DULUTH, MN – The Natural Resources Research Institute at the University of Minnesota Duluth received $500,000 from the University of Minnesota’s MNDrive Transdisciplinary Research Program to implement “Smart Bioremediation Technology” to reduce sulfate concentrations in northeastern Minnesota watersheds. Through MNDrive, the University is awarding nearly $6 million to align research with industry and support projects that bring together faculty and resources from multiple disciplines.
Minnesota faces the challenge of maintaining its existing iron ore industry and potential development of non-ferrous mining while protecting watersheds from elevated aqueous sulfate concentrations that could prove detrimental to biota, especially wild rice. The goal for this research will be to create a commercial-scale, remotely operated modular bioremediation system to reduce sulfate concentrations in waters from past, present and potential future mining operations.
Pilot scale designs of the technology have already shown significant reductions of sulfate from legacy iron ore mine pit lake waters. The MNDrive funds will expand the initial pilot study to measure efficacy, determine scale-up potential and study complex interactions with other interfering systems.
David Hendrickson, NRRI director of strategic development, is the principal investigator on the project. “I’ve been working with a small business partner for the past two years to create this technology that mimics natural processes,” said Hendrickson. “We’ve had promising preliminary results and now we have a really strong, multidisciplinary team of scientists with the funding to continue the research.”
Co-Investigators are NRRI researchers Donald Fosnacht and Brian Brashaw, UMD’s Thomas Ferguson (Electrical Engineering), Randall Hicks (Biology), and James Skurla (Human Resources and Equal Opportunity), as well as Michael Sadowsky (Biotechnology Institute), John Lamb (Soil, Water and Climate) and Paige Novak (Civil Engineering) from the University’s Twin Cities campus.
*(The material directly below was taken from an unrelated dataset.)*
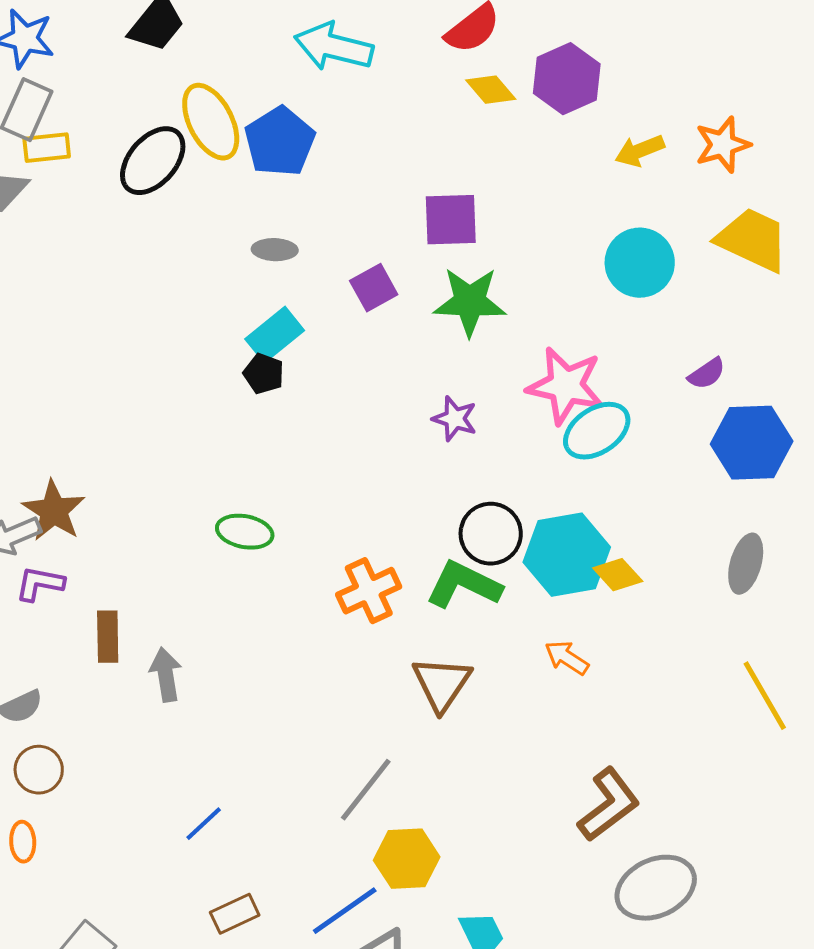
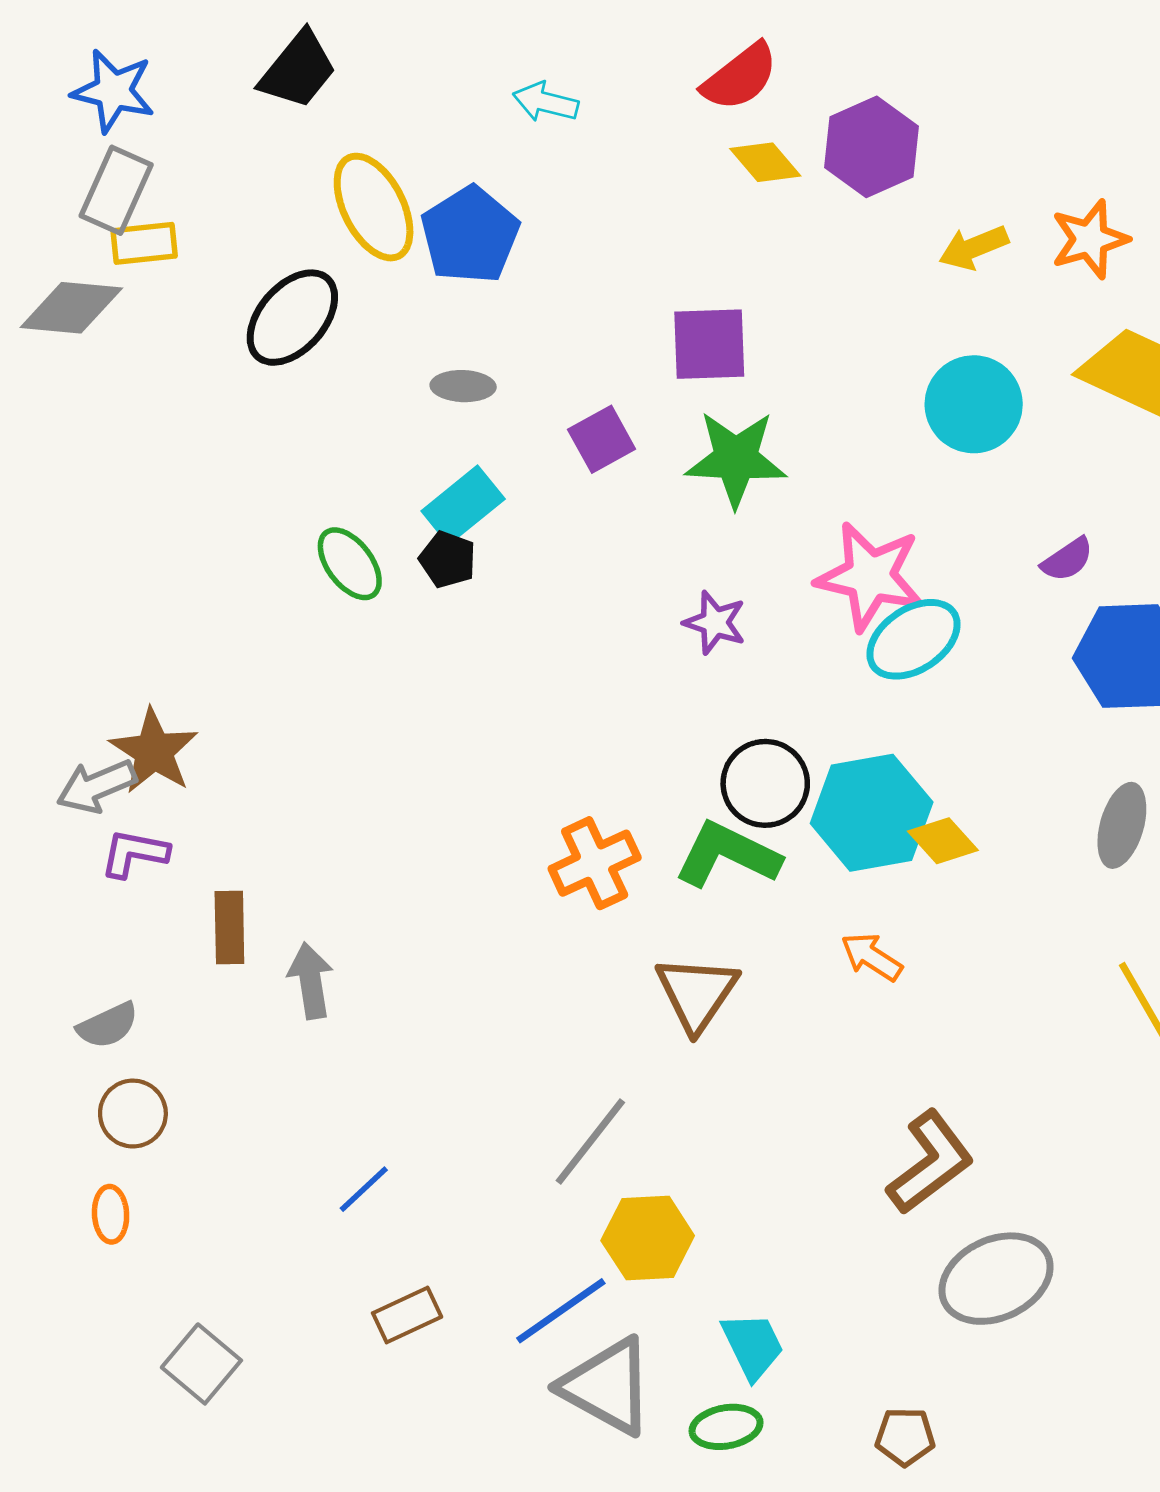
cyan arrow: (334, 47) -> (546, 102), size x0.6
black ellipse: (153, 161) -> (292, 318), moved
green ellipse: (245, 532) -> (350, 564), moved, turned 42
“Due to the sense of urgency surrounding the sulfate ion reduction issue, we are pleased to have the opportunity to take this research to the next level,” said NRRI Director Rolf Weberg.
MNDrive (Minnesota’s Discovery, Research and InnoVation Economy) is a landmark partnership to foster innovation, cultivate strategic business collaborations that advance Minnesota’s economy and enhances the University’s ability to produce breakthrough research that addresses the state’s and society’s greatest challenges.